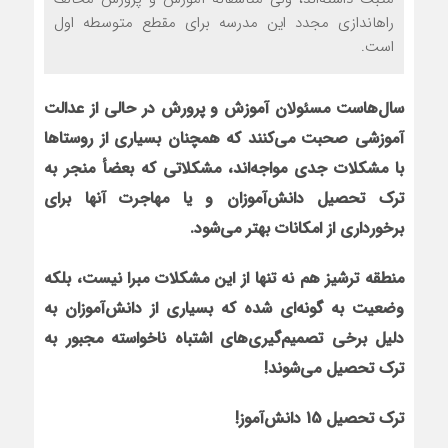
راه‏اندازی مجدد این مدرسه برای مقطع متوسطه اول
است.
سال‌هاست مسئولان آموزش و پرورش در حالی از عدالت
آموزشی صحبت می‌کنند که همچنان بسیاری از روستاها
با مشکلات جدی مواجه‌اند، مشکلاتی که بعضأ منجر به
ترک تحصیل دانش‌آموزان و یا مهاجرت آنها برای
برخورداری از امکانات بهتر می‌شود.
منطقه ترشیز هم نه تنها از این مشکلات مبرا نیست، بلکه
وضعیت به گونه‌ای شده که بسیاری از دانش‌آموزان به
دلیل برخی تصمیم‌گیری‌های اشتباه ناخواسته مجبور به
ترک تحصیل می‌شوند!
ترک تحصیل 15 دانش‌آموز!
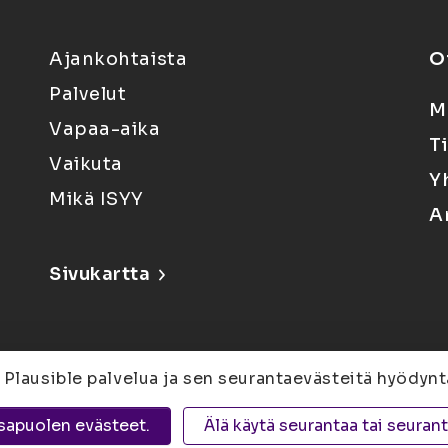
Ajankohtaista
O
Palvelut
M
Vapaa-aika
T
Vaikuta
Y
Mikä ISYY
A
Sivukartta
 Plausible palvelua ja sen seurantaevästeitä hyödynt
6, 80100 Joensuu |
Kuopio
Yliopistonranta 15,
sapuolen evästeet.
Älä käytä seurantaa tai seuran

● ● ● ● ● ● ●

Problem: List each line of the entries that holds the string "تحصیل".

Solution to the exercise:
ترک تحصیل دانش‌آموزان و یا مهاجرت آنها برای
ترک تحصیل می‌شوند!
ترک تحصیل 15 دانش‌آموز!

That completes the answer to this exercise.